M:2.5 T:8 H:31 W:27 S:12 BD:1/4/2018 W Moved Out: 1/8/2018 OM Confirmed: 2/19/18
it will take awhile to get her out of your head, she was a big part of your life and you are used to having her there, knowing what she is doing...
The best thing you can do right now is GAL. I quickly scanned your thread, but don't remember seeing what you are doing to GAL. There was nothing that helped me more than just getting outside, walk, ride bike, jog, whatever, Nature is a natural stress reliever.
Also, I think I saw that you are still in your house.. One of the toughest times for me was evenings alone, you might be well served to use that time working on your house. It can be small things like repainting, or reorganizing everything, whatever. It will allow you to do something when home alone, rather than just veg on the couch in despair.
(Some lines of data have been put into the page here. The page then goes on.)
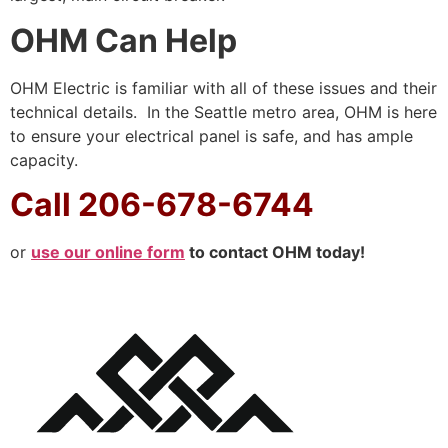
OHM Can Help
OHM Electric is familiar with all of these issues and their
technical details. In the Seattle metro area, OHM is here
to ensure your electrical panel is safe, and has ample
capacity.
Call 206-678-6744
or
use our online form
to contact OHM today!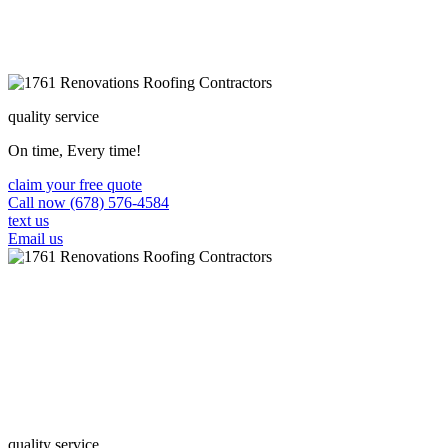
quality service
On time, Every time!
claim your free quote
Call now (678) 576-4584
text us
Email us
quality service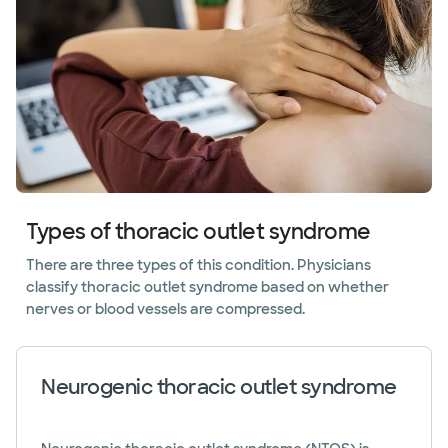
Types of thoracic outlet syndrome
There are three types of this condition. Physicians
classify thoracic outlet syndrome based on whether
nerves or blood vessels are compressed.
Neurogenic thoracic outlet syndrome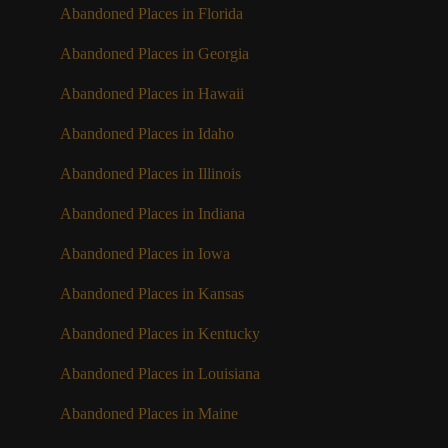
Abandoned Places in Florida
Abandoned Places in Georgia
Abandoned Places in Hawaii
Abandoned Places in Idaho
Abandoned Places in Illinois
Abandoned Places in Indiana
Abandoned Places in Iowa
Abandoned Places in Kansas
Abandoned Places in Kentucky
Abandoned Places in Louisiana
Abandoned Places in Maine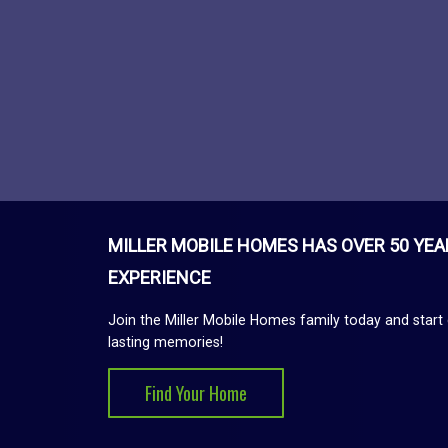
MILLER MOBILE HOMES HAS OVER 50 YEA
EXPERIENCE
Join the Miller Mobile Homes family today and start 
lasting memories!
Find Your Home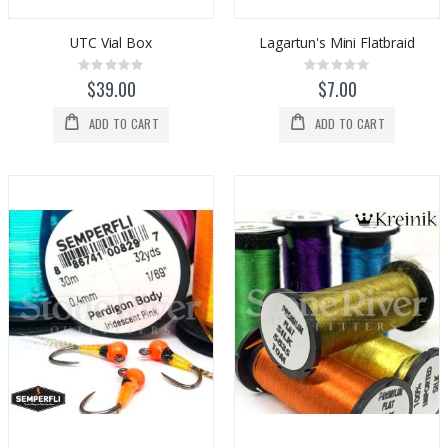
UTC Vial Box
Lagartun's Mini Flatbraid
Rating:
Rating:
0%
0%
$39.00
$7.00
ADD TO CART
ADD TO CART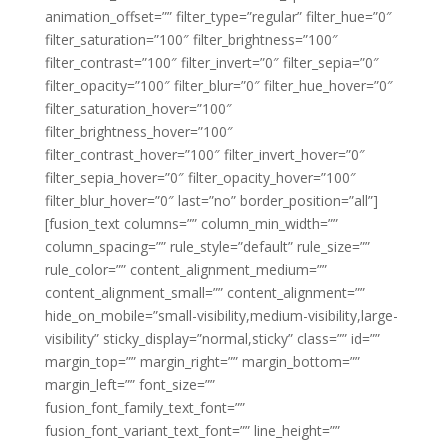
animation_offset=”” filter_type=”regular” filter_hue=”0″
filter_saturation=”100″ filter_brightness=”100″
filter_contrast=”100″ filter_invert=”0″ filter_sepia=”0″
filter_opacity=”100″ filter_blur=”0″ filter_hue_hover=”0″
filter_saturation_hover=”100″
filter_brightness_hover=”100″
filter_contrast_hover=”100″ filter_invert_hover=”0″
filter_sepia_hover=”0″ filter_opacity_hover=”100″
filter_blur_hover=”0″ last=”no” border_position=”all”]
[fusion_text columns=”” column_min_width=””
column_spacing=”” rule_style=”default” rule_size=””
rule_color=”” content_alignment_medium=””
content_alignment_small=”” content_alignment=””
hide_on_mobile=”small-visibility,medium-visibility,large-
visibility” sticky_display=”normal,sticky” class=”” id=””
margin_top=”” margin_right=”” margin_bottom=””
margin_left=”” font_size=””
fusion_font_family_text_font=””
fusion_font_variant_text_font=”” line_height=””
M - 9 1/2 years 5/5/16 - Bomb drop - 3 week EA 10/31/16 - We sold house 01/10/18 - D Finalized
I'm really struggling with trying to detach. She's constantly in my head throughout the day no matter what I do.
Its been 3 weeks since BD. Dont beat yourself up over a detachment yardstick. Its hard and its slow and it certainly isnt always linearly moving forward.
The best way I found to get my ex out of my head was to do other things which filled my head instead. For me, that was heavy strategy board games. For you, it could be tennis or meditation or reading or who knows what. But I think something that brings your focus away is always a good thing. I found too often that just 'going to the bar with a friend' was an excuse to talk about my sitch. The longer you go without thinking about her, the less you will find yourself thinking about her.
Originally Posted By: apothem
I had therapy yesterday and my therapist suggested my wife may have Borderline Personality Disorder.
She informed me that in those relationships the attachment is higher than normal, as well as the affection, emotions, etc. She said that divorces from a spouse with BPD are much harder than normal because of how high they elevate you.
Shrug. How does that HELP you? Whether she has it or not, the work falls on to your shoulders.